Aus allen drei Kapiteln zitierte Falke jeweils sechs Gedichte mit klarer, einprägsamer Stimme, immer wieder innehaltend für eigene Gedanken und Reflexionen der Zuhörer. Erstmals liest die Künstlerin aus ihrem eigenen Buch vor Publikum, zeigt aber keine Spur an Nervosität oder Unsicherheit, wendet die Augen immer wieder auf vom bedruckten Papier und sucht den Blickkontakt in den Reihen vor ihr. Sehr ergreifend fasst sie ihre Gefühle von Trauer und Schmerz, Verzweiflung und Lähmung in Worte. Wie in Briefen formuliert sie ihre Gedanken, tritt in Dialog mit ihrer verstorbenen, aber immer noch so nahestehenden Schwester, ihrem Liebsten und ihrer Mutter. "Du meine nahe Seele, meine zweite Haut", schreibt sie, als sie sich selbst nicht mehr als menschliches Wesen fühlt, sondern nur noch schwarzsieht. Als die "brennenden Narben" dann langsam heilen, gewinnt sie mit Selens Worten "In der Liebe, Schwesterherz, warte ich auf dich" wieder Zuversicht. Auch für den "letzten Moment" des Abschiednehmens, der "nach Hause trägt" und in den man so vieles hineinpacken möchte, findet sie ungeschönte, emotionale Worte und spricht dabei wahrscheinlich vielen aus der Seele.

Sehr einfühlsam

Im letzten Kapitel "Licht" beschreibt Falke wie sie zu neuer Freiheit gelangt, wie das Vermächtnis ihrer Schwester in ihr weiterlebt und wie auch selbst flüchtige Momente zu Spuren werden können. Auch die von Organist Bernhard Müller und Geiger Jerzy Andrzejewski vorgetragenen Werke ließen dem Thema "Tod und Trauer" – passend zum Totensonntag – viel Raum. Eingangs erklang das bekannte "Adagio für Violine und Orgel" von Tomaso Albinoni, ein Werk von besonderer Ausstrahlung, dessen mystischer Stimmung die beiden Solisten sehr einfühlsam nachspürten.
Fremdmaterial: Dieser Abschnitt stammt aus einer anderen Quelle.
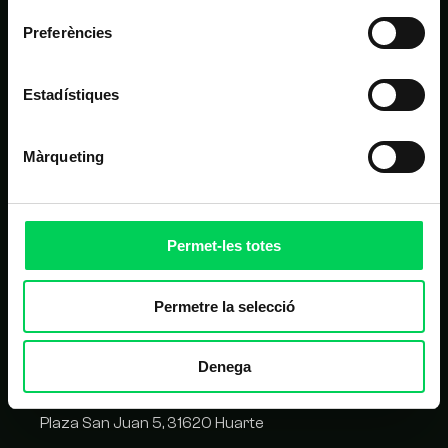
Preferències
ALTRES LINKS D'INTERÈS
Estadístiques
Matrícula
Campus virtual
Màrqueting
FAQ
Homologació de proveïdors
Permet-les totes
CONTACTE
Permetre la selecció
C/ Balmes 209, 08006 Barcelona
Denega
93 417 05 14
Plaza San Juan 5, 31620 Huarte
Nicht ganz so schön emotional austariert waren die folgenden Stücke, die Titelmusik aus "Schindlers Liste" von John Williams, das Präludium c-moll für Orgel von Josef Rheinberger und Johann Sebastian Bachs Choral "Jesus bleibet meine Freude". In letzterem schimmerte eher etwas zurückhaltend die beschwingte österliche Freude barocker Religiosität durch, das Licht, das auch Selda Falke am Ende des Tunnels erahnt, "vielleicht von einem Zauberer".